Within the listing, how many lines include "intro"? Please answer with a bare number.

Content starts

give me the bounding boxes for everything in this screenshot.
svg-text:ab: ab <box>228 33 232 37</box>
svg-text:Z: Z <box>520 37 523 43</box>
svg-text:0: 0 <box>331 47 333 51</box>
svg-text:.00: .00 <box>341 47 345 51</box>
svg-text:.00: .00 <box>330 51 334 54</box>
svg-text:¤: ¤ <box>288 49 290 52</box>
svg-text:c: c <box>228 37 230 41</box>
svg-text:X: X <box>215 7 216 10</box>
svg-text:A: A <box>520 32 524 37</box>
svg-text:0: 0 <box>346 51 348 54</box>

Content ends
Content starts

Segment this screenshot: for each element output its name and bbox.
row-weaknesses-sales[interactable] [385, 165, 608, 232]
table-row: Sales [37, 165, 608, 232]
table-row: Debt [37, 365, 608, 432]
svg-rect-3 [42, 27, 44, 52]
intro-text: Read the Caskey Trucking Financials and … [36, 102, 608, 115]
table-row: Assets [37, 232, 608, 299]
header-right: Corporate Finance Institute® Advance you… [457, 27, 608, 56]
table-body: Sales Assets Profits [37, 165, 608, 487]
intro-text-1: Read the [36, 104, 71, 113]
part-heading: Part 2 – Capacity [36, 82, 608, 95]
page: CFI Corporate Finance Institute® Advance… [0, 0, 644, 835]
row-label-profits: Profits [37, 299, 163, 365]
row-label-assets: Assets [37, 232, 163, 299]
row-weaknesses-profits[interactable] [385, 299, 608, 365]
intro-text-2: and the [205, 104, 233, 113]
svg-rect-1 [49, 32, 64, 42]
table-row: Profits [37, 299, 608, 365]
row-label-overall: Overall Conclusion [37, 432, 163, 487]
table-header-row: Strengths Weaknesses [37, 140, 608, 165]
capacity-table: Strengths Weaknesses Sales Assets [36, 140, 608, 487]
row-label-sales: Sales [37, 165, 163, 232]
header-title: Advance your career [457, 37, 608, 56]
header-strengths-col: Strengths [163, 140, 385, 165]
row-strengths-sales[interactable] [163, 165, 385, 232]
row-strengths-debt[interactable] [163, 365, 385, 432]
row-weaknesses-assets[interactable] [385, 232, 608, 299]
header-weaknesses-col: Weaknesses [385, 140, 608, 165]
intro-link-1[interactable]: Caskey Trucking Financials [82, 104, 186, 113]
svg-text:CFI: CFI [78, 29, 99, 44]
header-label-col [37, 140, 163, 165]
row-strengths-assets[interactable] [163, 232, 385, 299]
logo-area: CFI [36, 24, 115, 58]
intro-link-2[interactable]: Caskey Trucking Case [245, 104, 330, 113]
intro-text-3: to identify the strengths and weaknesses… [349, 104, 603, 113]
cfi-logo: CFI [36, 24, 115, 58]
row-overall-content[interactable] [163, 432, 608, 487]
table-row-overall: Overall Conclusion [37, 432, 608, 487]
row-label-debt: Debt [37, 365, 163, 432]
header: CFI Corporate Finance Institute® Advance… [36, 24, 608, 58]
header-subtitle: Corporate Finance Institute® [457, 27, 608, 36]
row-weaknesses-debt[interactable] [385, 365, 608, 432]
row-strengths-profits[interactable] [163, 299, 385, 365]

Content ends
Content starts

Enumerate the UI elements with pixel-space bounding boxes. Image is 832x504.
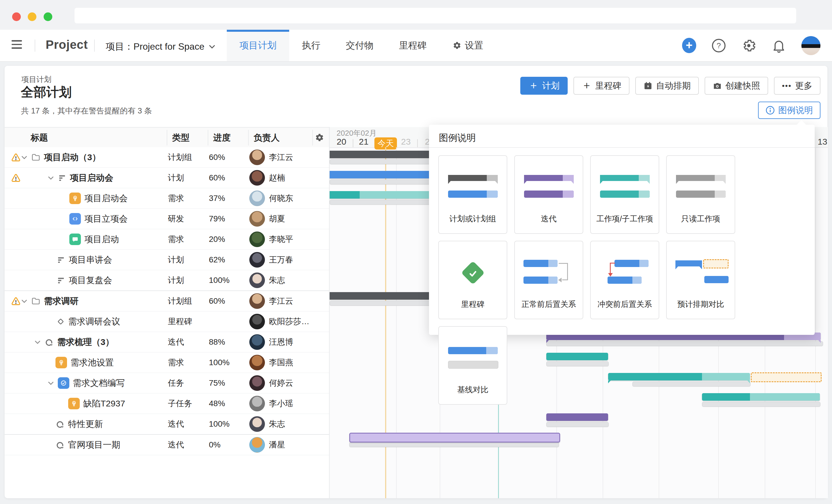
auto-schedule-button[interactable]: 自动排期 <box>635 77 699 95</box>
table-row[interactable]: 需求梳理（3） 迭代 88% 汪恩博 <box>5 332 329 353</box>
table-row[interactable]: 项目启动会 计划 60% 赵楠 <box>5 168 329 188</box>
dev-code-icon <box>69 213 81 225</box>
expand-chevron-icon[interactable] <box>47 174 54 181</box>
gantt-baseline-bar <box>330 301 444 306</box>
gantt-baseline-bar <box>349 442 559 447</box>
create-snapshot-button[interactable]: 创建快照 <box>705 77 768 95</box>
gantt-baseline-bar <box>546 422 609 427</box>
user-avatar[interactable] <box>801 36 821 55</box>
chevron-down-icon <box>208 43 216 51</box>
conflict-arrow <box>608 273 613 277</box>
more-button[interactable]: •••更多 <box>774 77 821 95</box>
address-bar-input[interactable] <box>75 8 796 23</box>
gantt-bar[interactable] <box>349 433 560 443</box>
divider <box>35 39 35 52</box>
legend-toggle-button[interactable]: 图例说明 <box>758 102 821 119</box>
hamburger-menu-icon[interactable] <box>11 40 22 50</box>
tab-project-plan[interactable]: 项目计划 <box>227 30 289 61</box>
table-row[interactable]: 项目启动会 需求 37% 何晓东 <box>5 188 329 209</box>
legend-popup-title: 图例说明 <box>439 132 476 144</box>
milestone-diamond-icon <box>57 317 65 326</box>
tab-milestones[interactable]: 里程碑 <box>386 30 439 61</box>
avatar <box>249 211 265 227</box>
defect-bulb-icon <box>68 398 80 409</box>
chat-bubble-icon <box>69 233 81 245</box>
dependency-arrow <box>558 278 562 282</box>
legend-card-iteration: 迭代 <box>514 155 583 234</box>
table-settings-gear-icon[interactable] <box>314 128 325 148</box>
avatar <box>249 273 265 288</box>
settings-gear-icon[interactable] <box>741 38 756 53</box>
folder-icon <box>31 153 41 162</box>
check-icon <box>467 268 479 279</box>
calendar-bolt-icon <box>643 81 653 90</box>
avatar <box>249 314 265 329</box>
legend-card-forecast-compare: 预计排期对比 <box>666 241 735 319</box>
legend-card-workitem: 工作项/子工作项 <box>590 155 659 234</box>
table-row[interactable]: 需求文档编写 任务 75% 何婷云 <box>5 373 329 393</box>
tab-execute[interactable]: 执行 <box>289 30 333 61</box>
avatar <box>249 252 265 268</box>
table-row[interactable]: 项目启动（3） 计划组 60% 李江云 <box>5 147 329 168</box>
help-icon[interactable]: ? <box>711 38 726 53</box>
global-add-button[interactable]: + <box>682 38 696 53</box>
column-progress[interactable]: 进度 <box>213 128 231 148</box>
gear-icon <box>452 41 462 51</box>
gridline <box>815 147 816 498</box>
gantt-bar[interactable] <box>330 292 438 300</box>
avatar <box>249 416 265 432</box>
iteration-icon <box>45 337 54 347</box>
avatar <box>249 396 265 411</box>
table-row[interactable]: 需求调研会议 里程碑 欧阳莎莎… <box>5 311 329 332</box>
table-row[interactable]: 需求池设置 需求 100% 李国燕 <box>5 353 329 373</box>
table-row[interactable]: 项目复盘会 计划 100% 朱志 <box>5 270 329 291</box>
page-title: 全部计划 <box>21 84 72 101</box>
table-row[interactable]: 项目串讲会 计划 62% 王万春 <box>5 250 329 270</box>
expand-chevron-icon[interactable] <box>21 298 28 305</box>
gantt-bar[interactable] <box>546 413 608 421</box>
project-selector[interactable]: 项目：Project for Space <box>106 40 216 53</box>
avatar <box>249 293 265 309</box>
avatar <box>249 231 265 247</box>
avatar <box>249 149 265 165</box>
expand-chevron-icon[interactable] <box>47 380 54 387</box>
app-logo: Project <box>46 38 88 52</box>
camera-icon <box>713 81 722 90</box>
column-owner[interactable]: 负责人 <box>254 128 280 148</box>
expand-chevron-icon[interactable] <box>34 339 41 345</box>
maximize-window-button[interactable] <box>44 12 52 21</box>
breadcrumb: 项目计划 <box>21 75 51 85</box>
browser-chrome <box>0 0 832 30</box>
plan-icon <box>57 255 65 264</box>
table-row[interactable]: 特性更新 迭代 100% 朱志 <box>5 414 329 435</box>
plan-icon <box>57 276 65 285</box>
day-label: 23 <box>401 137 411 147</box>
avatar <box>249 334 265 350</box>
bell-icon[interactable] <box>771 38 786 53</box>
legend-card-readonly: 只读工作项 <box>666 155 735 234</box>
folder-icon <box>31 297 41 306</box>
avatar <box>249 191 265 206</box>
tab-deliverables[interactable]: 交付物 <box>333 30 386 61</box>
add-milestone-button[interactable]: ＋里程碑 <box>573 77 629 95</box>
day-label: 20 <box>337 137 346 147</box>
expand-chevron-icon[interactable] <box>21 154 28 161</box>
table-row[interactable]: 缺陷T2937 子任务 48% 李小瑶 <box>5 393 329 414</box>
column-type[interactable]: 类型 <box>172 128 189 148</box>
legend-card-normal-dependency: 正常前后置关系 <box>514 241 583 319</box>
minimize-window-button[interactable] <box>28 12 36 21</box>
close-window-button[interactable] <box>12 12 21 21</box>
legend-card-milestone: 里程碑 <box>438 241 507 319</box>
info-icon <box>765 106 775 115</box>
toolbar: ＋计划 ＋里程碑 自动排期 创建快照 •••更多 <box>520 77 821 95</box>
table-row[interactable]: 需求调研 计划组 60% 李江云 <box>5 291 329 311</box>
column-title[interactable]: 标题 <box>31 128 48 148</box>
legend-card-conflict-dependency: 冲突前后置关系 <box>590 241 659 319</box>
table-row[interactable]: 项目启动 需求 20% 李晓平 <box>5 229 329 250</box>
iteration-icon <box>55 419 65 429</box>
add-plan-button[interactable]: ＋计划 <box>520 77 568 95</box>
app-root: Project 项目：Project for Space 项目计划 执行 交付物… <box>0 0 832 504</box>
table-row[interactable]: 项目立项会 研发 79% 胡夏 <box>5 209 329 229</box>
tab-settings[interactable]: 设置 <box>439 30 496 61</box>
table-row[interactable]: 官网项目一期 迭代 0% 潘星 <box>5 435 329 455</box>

Content ends

Task response
6